From 24 October 2019 to 17 June 2020 Olha Vasylevska-Smahliuk was the head of the first Provisional Investigative Commission established by the Verkhovna Rada of Ukraine of the IX convocation - the Provisional Investigative Commission of the Verkhovna Rada of Ukraine to investigate compliance with the requirements of the law during the change of ownership of news channels and to ensure counteraction to the information influence of the Russian Federation. The Commission's tasks included, inter alia, a comprehensive review of the circumstances of acquisition, sources of payment and receipt of funds during the change of ownership of the NewsOne, 112 Ukraine and ZIK TV channels. According to the Commission, the cash flows used by Taras Kozak to purchase and finance TV channels could have been channelled through offshore companies to accounts in Russian and Belarusian banks. Taras Kozak was questioned by the Security Service of Ukraine Security Service of Ukraine in this case, but refused to testify.
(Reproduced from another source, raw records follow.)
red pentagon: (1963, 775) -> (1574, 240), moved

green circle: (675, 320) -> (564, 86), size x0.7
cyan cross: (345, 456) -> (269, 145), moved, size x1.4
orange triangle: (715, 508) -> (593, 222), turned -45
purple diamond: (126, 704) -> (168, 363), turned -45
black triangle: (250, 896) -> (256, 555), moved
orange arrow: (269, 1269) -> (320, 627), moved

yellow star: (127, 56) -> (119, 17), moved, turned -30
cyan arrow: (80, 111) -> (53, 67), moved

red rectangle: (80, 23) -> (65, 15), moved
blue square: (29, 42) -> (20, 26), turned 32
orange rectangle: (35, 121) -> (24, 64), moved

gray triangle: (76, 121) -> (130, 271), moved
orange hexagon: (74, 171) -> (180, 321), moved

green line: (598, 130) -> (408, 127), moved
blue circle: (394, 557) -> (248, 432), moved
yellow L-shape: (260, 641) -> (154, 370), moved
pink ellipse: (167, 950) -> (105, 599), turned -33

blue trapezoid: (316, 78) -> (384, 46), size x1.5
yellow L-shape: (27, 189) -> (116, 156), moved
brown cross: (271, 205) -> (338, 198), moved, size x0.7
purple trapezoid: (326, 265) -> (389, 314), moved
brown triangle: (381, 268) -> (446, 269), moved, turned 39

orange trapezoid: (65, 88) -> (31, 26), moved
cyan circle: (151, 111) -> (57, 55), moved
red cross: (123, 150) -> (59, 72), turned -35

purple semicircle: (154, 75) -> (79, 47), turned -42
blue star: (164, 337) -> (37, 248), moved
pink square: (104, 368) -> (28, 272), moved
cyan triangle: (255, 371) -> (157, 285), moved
In order to investigate the full chain of financing, Ukraine, through the relevant law enforcement agencies, prepared an appeal to other states for international legal assistance.

From 13 December 2022 to date, Olha Vasylevska-Smahliuk has been the Deputy Chairman of the Temporary Investigative Commission of the Verkhovna Rada of Ukraine to investigate possible violations of Ukrainian legislation by officials of the Bureau of Economic Security of Ukraine, state authorities and other state bodies exercising powers in the field of economic security, which may result in a reduction of revenues to the state and local budgets.

Drafted the resolution condemning the activities of the radical Islamic organisation Hamas and recognising it as a terrorist organisation.

She is the initiator and author of the Call of the Verkhovna Rada of Ukraine to the members of the Financial Action Task Force on Money Laundering (FATF) to exclude the Russian Federation from FATF membership and to include it in the list of high-risk countries, which was supported by 305 Ukrainian MPs.

She initiated and authored the text of the Call of the Verkhovna Rada of Ukraine to the United Nations, the European Union, the European Council, the Organization for Security and Cooperation in Europe, parliaments and governments of the member states of the International Atomic Energy Agency to condemn the act of nuclear terrorism committed by the aggressor at the Zaporizhzhia Nuclear Power Plant in Enerhodar, Zaporizhzhia region.

She was a speaker at the 22nd Parliamentary Forum on Intelligence and Security in Bucharest. In her speech, she criticised the FATF for failing to suspend and blacklist the Russian Federation.

During the full-scale invasion, she organised a headquarters for the distribution of humanitarian aid, participated in the evacuation of the population, and together with the NGO Dobrobat organised the repair of damaged houses in the Dymer, Borodyanka, and Ivankiv communities of Kyiv region, together with UNICEF UKRAINE, rebuilt 10 shelters in schools and kindergartens in the de-occupied Kyiv region, restored the outpatient clinic in Zahaltsi, and repaired the Vyshgorod Public Library and the Klavdiyivska Village Library, a branch of the Nemishayivo Public Library.

==Awards==
Vasilevskaya-Smaglyuk in 2019 was included in the list of "100 most influential women of Ukraine" compiled by Focus weekly.

==Family==
Husband - Ihor Smahliuk, military man, infantryman of the 241st brigade of the 243rd battalion of the Armed Forces of Ukraine, participates in battles in the Donbass.

They are raising two daughters together – Eliana and Alexandra.